Replacing Metal Bushings with J.S. Delrin Bushings
By Curt Altarac
There are several types of fastening methods for holding flute pads in their cups. If the flute is a closed hole instrument the pads may be secured in place with a metal washer and small screw, a plastic spud that fits over the inner collar, a threaded post and washer, or in the case of an open hole flute, a friction fit circular bushing that fits inside the chimney of the pad cup. This article will concentrate on the workings of the open hole flute pad bushing and the improved design of the J.S. Delrin bushing.
Delrin is a plastic that has many of the same characteristics of materials such as brass, aluminum, zinc, and stainless steel.
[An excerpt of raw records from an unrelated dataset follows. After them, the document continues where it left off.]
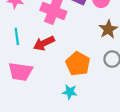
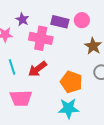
cyan star: (70, 92) -> (68, 108), size x1.5

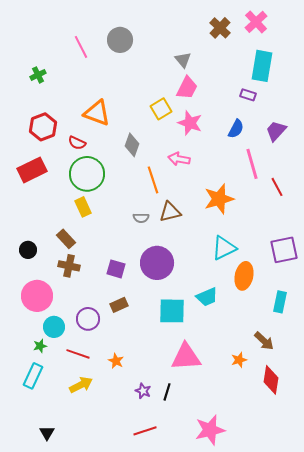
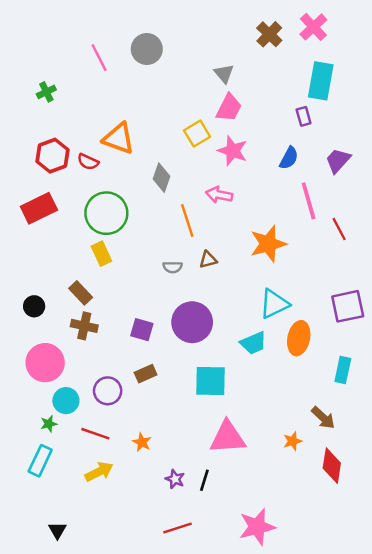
purple rectangle: (248, 95) -> (304, 116), turned 56
red semicircle: (77, 143) -> (88, 162), moved
brown triangle: (170, 212) -> (208, 260), size x0.7
cyan trapezoid: (207, 297) -> (253, 343), moved

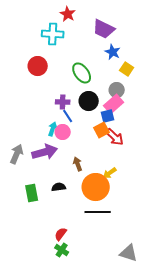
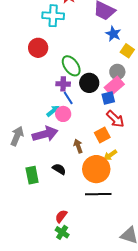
green ellipse: (82, 73) -> (71, 66), moved
cyan arrow: (53, 129) -> (53, 111), turned 32
orange square: (102, 130) -> (102, 135), moved
black semicircle: (59, 187) -> (59, 169), turned 40

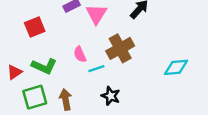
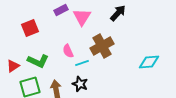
black star: (111, 96) -> (80, 84), moved

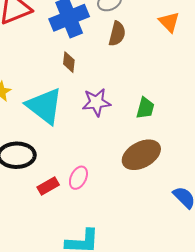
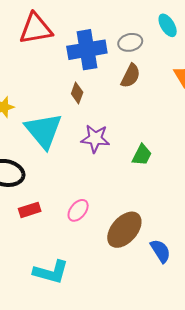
brown ellipse: (141, 155) -> (124, 230), moved, turned -33
pink ellipse: (78, 178) -> (78, 210), moved

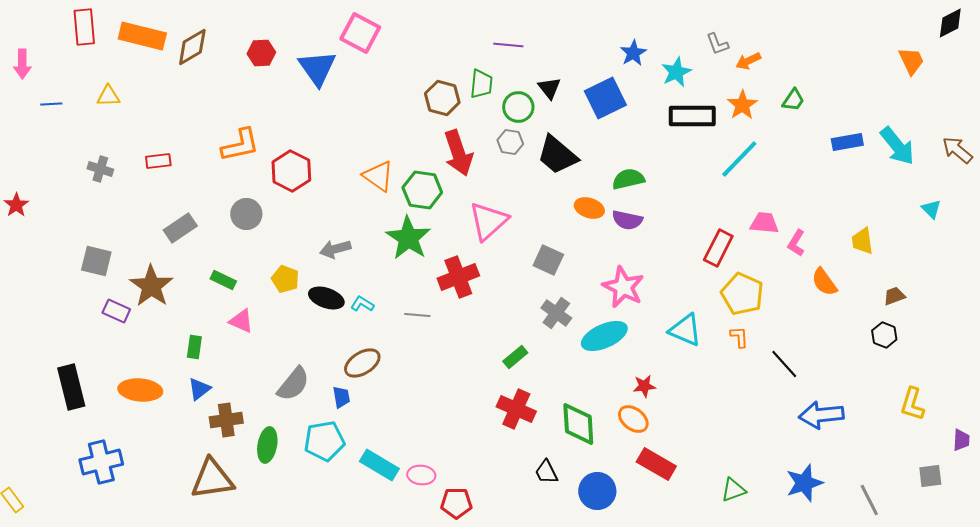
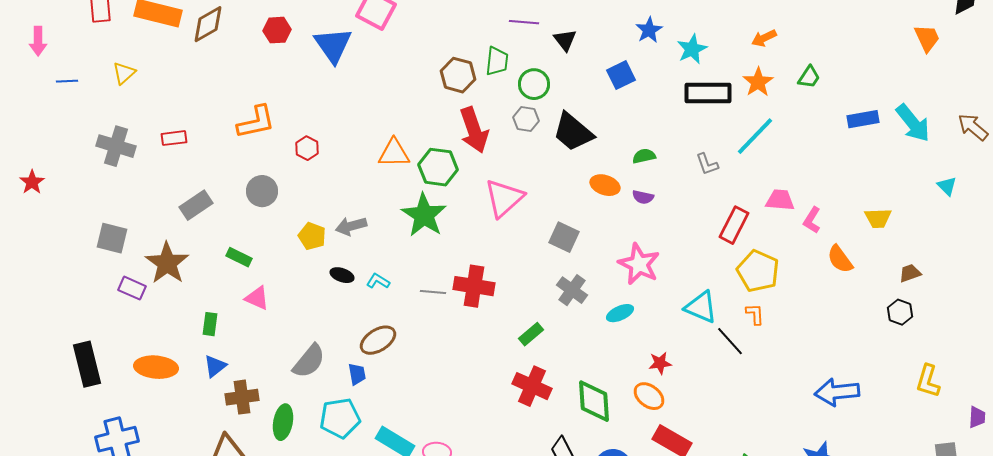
gray L-shape: (717, 44) -> (707, 164), moved
black triangle: (549, 88) -> (565, 40), moved
yellow triangle: (108, 96) -> (124, 73), turned -40
blue square: (605, 98) -> (621, 75), size x0.7
gray cross: (100, 169) -> (116, 146), size x1.5
red hexagon: (291, 171) -> (307, 148), size x0.6
orange triangle: (378, 176) -> (394, 153), turned -36
green semicircle: (628, 179) -> (644, 156), size x0.7
purple semicircle: (627, 220) -> (643, 197), size x0.7
yellow trapezoid: (862, 241) -> (878, 218), turned -84
red cross: (458, 277) -> (474, 286), moved, turned 30
yellow pentagon: (285, 279) -> (312, 236), moved
black ellipse: (326, 298) -> (342, 275), size x0.7
cyan ellipse: (604, 336) -> (620, 313), size x0.6
black line: (784, 364) -> (730, 341), moved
Its properties include stiffness with a higher degree of flexibility then most metals, an ability to maintain a prescribed dimension, impact resistance and structural strength. These properties make Delrin the ideal material for machining bushings that must be strong but still have a certain amount of flex to seal around the edges of the pad cup chimney. The purpose of a friction fit bushing is to secure an open hole flute pad in its pad cup while creating an air tight seal around the edges of the pad cup chimney. Traditional metal bushings have certain disadvantages that cause leaks, damage pads and, at the very least, make padding a flute more difficult. A metal bushing does not give and can be bent even when extreme care is taken when removing it. A bent bushing may damage the pad, the pad cup chimney or cause leaks. J.S. Delrin bushings slide on and off the inner wall of the pad cup chimney more easily, forming an air-tight seal yet allowing removal without damaging the pad, the chimney or the bushing.
Installation of a J.S. Delrin bushing is the same as a conventional bushing: First remove the key from the instrument. Then pry out the old bushing using a thin metal slick that has an even, flat surface containing no burs. If you see that your slick has a sharp edge or bur left over from the manufacturing process remove it with a file and sandpaper. Place the slick between the top portion of the bushing and the pad skin. Using a gentle prying motion carefully pry around the circumference of the bushing, utilizing the pad cup's edge as a fulcrum for your slick. To fit the J.S. Delrin bushing measure the flute pad cup chimney and use a Delrin bushing that is .1mm (.004") smaller than the outside diameter of the pad cup chimney. This will allow the Delrin Bushing to seal completely around the inside diameter of the cup chimney. With the back of the pad cup on a flat surface carefully press the Delrin Bushing into place with your fingers. Iron the pad as necessary and reinstall the key on the instrument.
When overhauling an open holed Flute, consider changing all of the Bushings to J.S. Delrin Bushings. J.S. Delrin Flute bushings are simple to use and less likely to damage the instrument or the pads. Because they seal better than metal bushings the J.S. Bushing will improve the tone and projection on any open holed flute.